The aim of the Needle Exchange Surveillance Initiative is to measure and monitor the prevalence of blood-borne viruses – hepatitis C virus and HIV – and injecting risk behaviours among people who inject drugs (PWID) in Scotland. NESI provides information to evaluate and better target interventions aimed at reducing the spread of infection amongst PWID. This latest report presents the results:

  • Scotland level across seven surveys – from 2008 to 2009 through to 2019 to 2020
  • NHS board level for the 2019 to 2020 survey – for eight of the 11 mainland Scottish NHS boards

The initiative was initially funded by the Scottish Government as part of the Hepatitis C Action Plan, which stated that efforts to prevent hepatitis C virus (HCV) in Scotland must focus on preventing transmission of the virus among PWID. More recently, however, the initiative has been funded under the Scottish Government’s Sexual Health and Blood Borne Virus Framework. The most recent survey conducted in 2019 to 2020 was supported by the National Institute for Health Research (NIHR) Programme Grants for Applied Research Programme. It was part of the ‘Evaluating the Population Impact of Hepatitis C Direct Acting Antiviral Treatment as Prevention for People Who Inject Drugs’ (EPIToPe) study. [Data files are available on the Public Health Scotland website]

Key findings
• The average age of NESI participants has increased with each survey from 33 years old in 2008–09 to 41 years old in 2019–20, reflecting an ageing cohort of people who inject drugs (PWID) in Scotland.
• While heroin continues to be the most prevalent drug injected, cocaine injecting has increased in recent years, with 37% of those who had injected in the past six months reporting using it in 2019–20.

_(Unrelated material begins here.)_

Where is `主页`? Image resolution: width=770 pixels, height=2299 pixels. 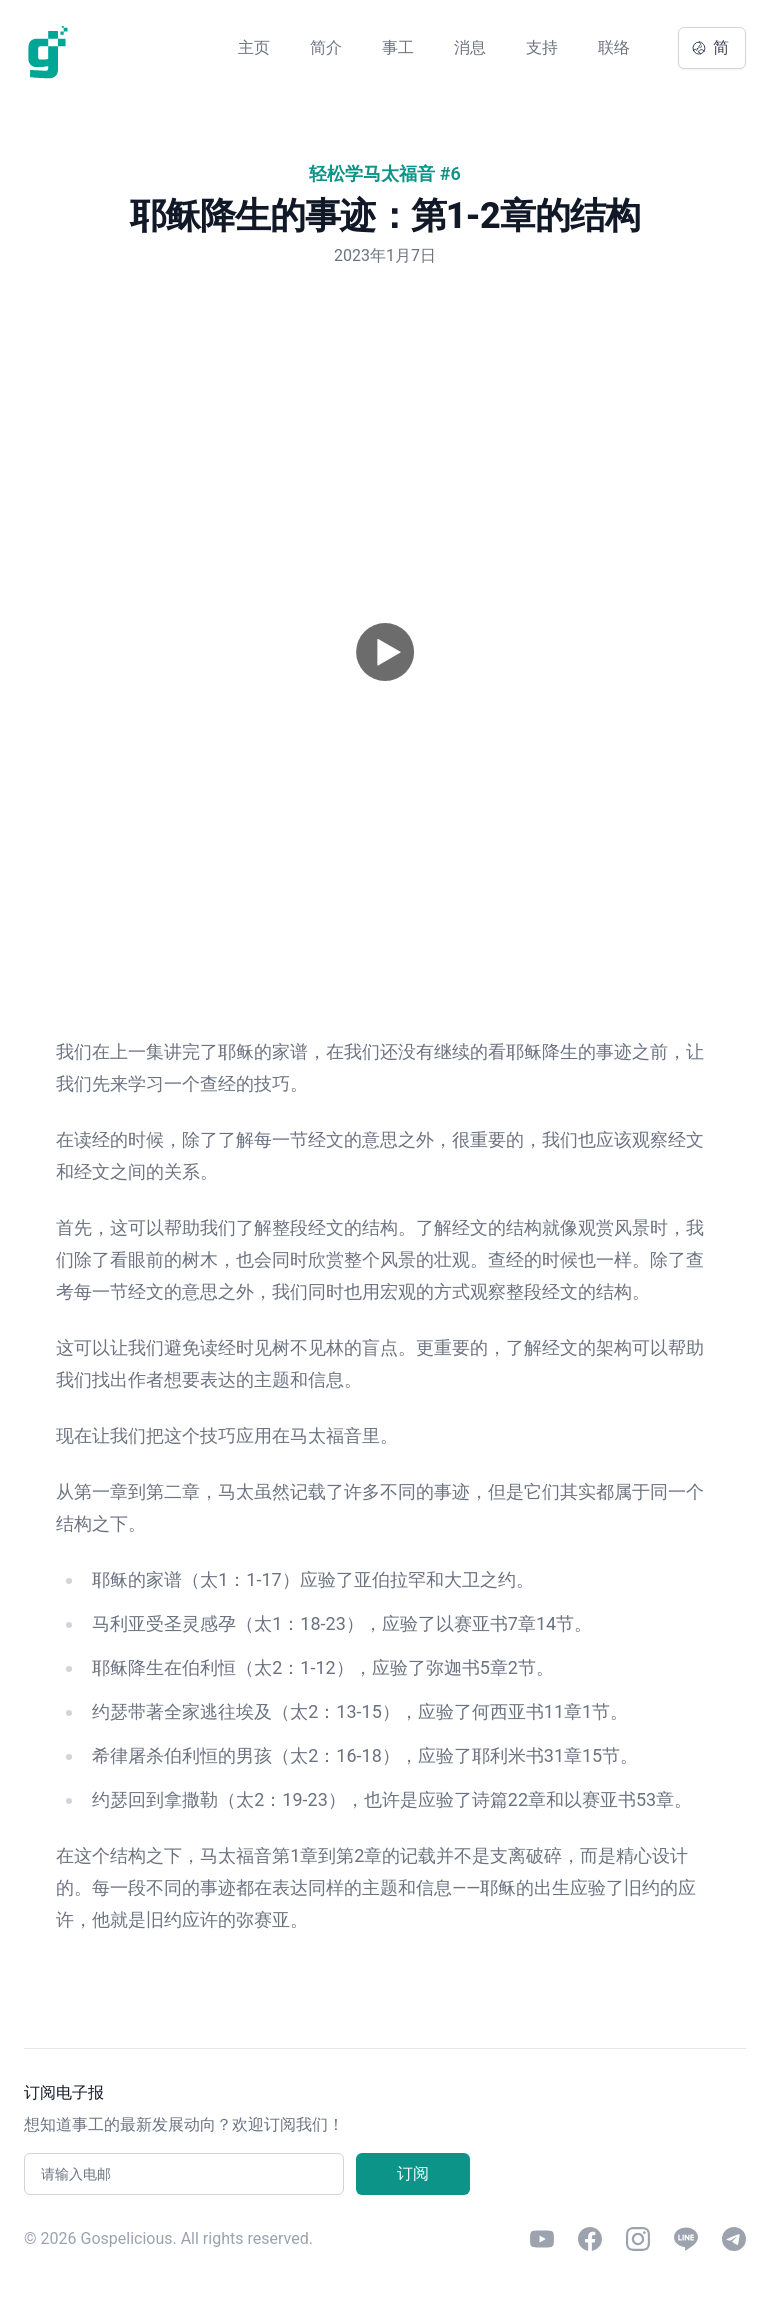 主页 is located at coordinates (254, 47).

• Uptake of hepatitis C virus (HCV) and human immunodeficiency virus (HIV) testing has steadily increased over time with some of the highest rates reported in 2019–20, with 60% and 52% tested within the previous 12 months respectively.
• The proportion of participants who reported vaccination for the hepatitis B virus (HBV) is on a decreasing trend, with 68% reporting receipt of at least one dose in 2019–20 from a high of 77% in 2015–16.

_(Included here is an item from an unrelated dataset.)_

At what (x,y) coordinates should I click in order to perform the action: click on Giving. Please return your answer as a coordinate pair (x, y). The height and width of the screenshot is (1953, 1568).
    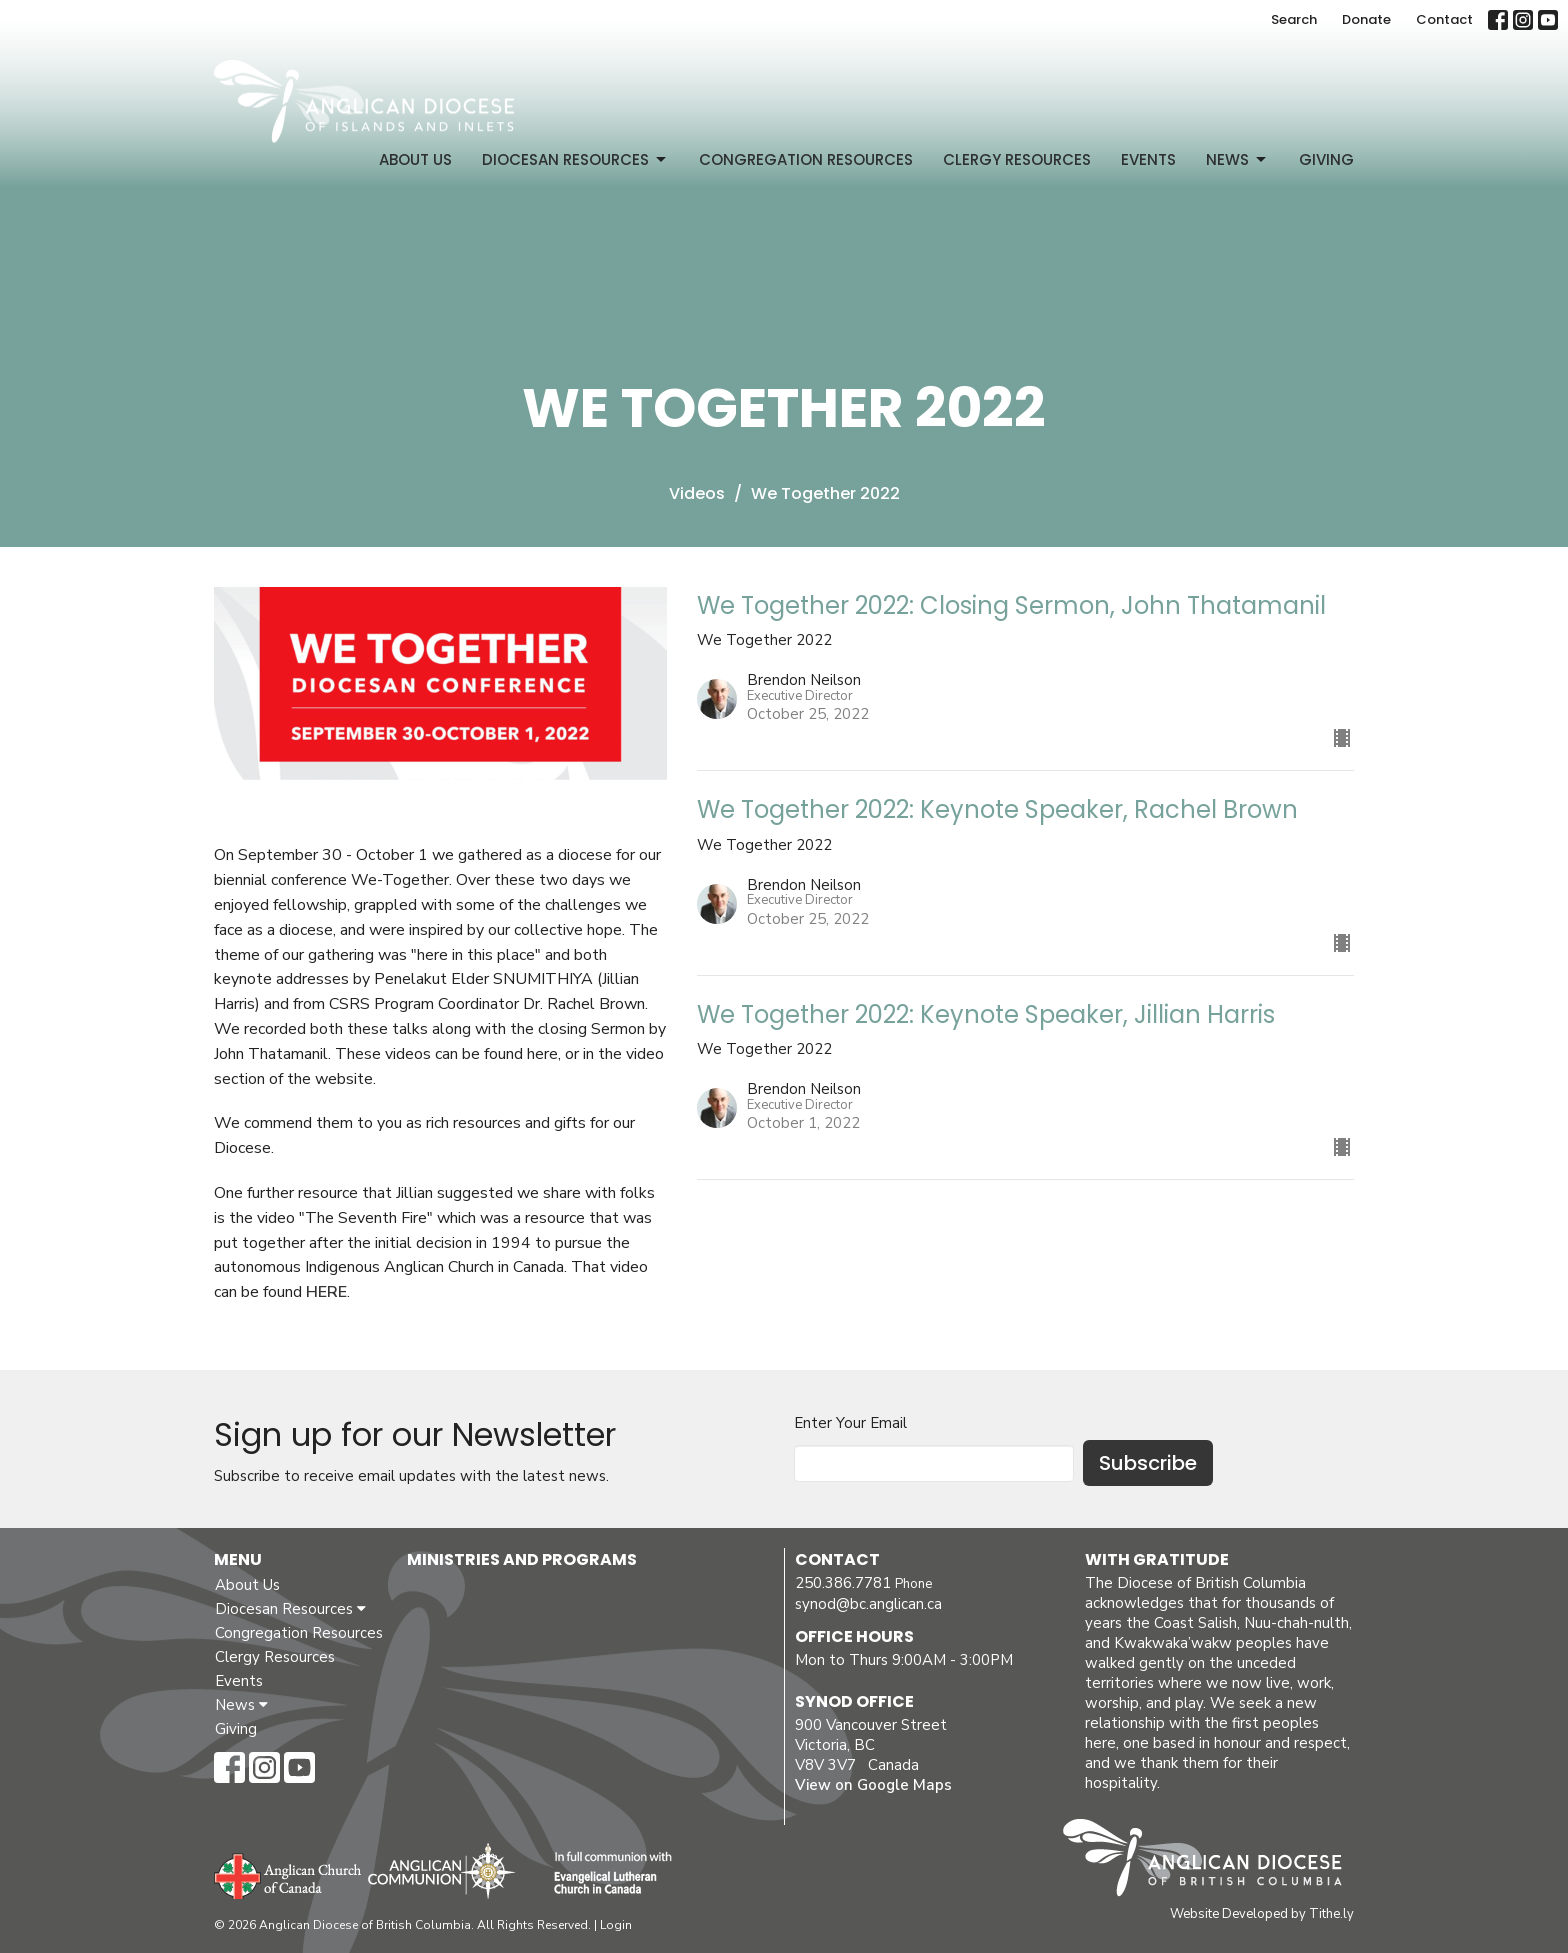
    Looking at the image, I should click on (1326, 159).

• Whilst the majority of participants (63%) in 2019–20 had been prescribed a take-home naloxone kit in the past year, a minority (21%) were carrying naloxone at the time of interview.
• The prevalence of chronic HCV (i.e. active infection) has reduced markedly from 37% in 2015–16 to 19% in 2019–20, contemporaneous with the scale-up of HCV treatment among PWID in community settings. More than half (53%) of participants who would have been eligible for therapy (i.e. with evidence of either current or past chronic infection) reported having been treated for their HCV infection. 

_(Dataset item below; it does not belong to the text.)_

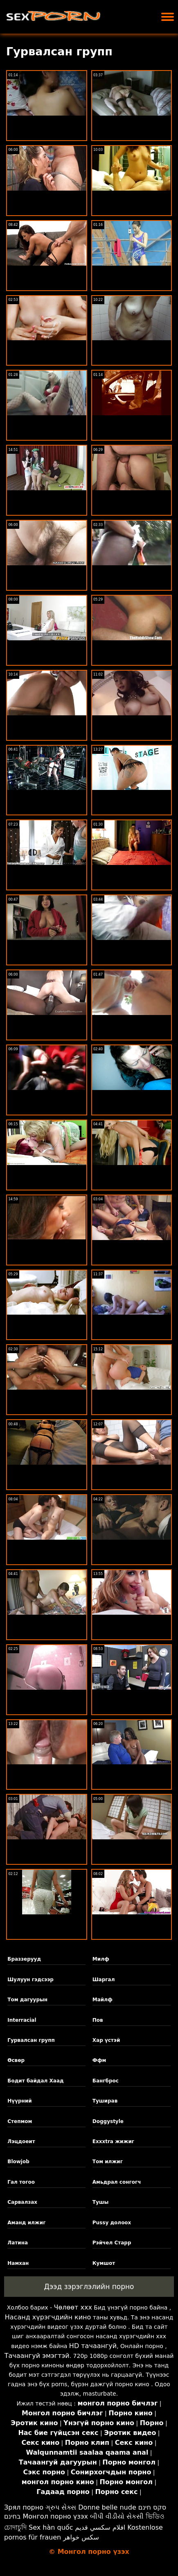 This screenshot has width=178, height=2576. Describe the element at coordinates (107, 2161) in the screenshot. I see `Том илжиг` at that location.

• Despite the reduction in chronic HCV prevalence, the incidence of infection remains high at 12 new HCV cases per 100 person-years in 2019–20.
• Seventy-three cases of HIV were detected in 2019–20, equating to a national prevalence of 3.1%. Most of these cases were interviewed at sites in NHS Greater Glasgow and Clyde (GGC) (n=49) and neighbouring NHS Lanarkshire (n=16). In NHS GGC (the setting of an HIV outbreak since 2015), the prevalence of HIV has stabilised at 4.8% in both the 2017–18 and 2019–20 surveys.
• More than half of participants in 2019–20 who were found to have chronic HCV or HIV (based on their anonymous dried blood spot test) reported that they were unaware of their infection.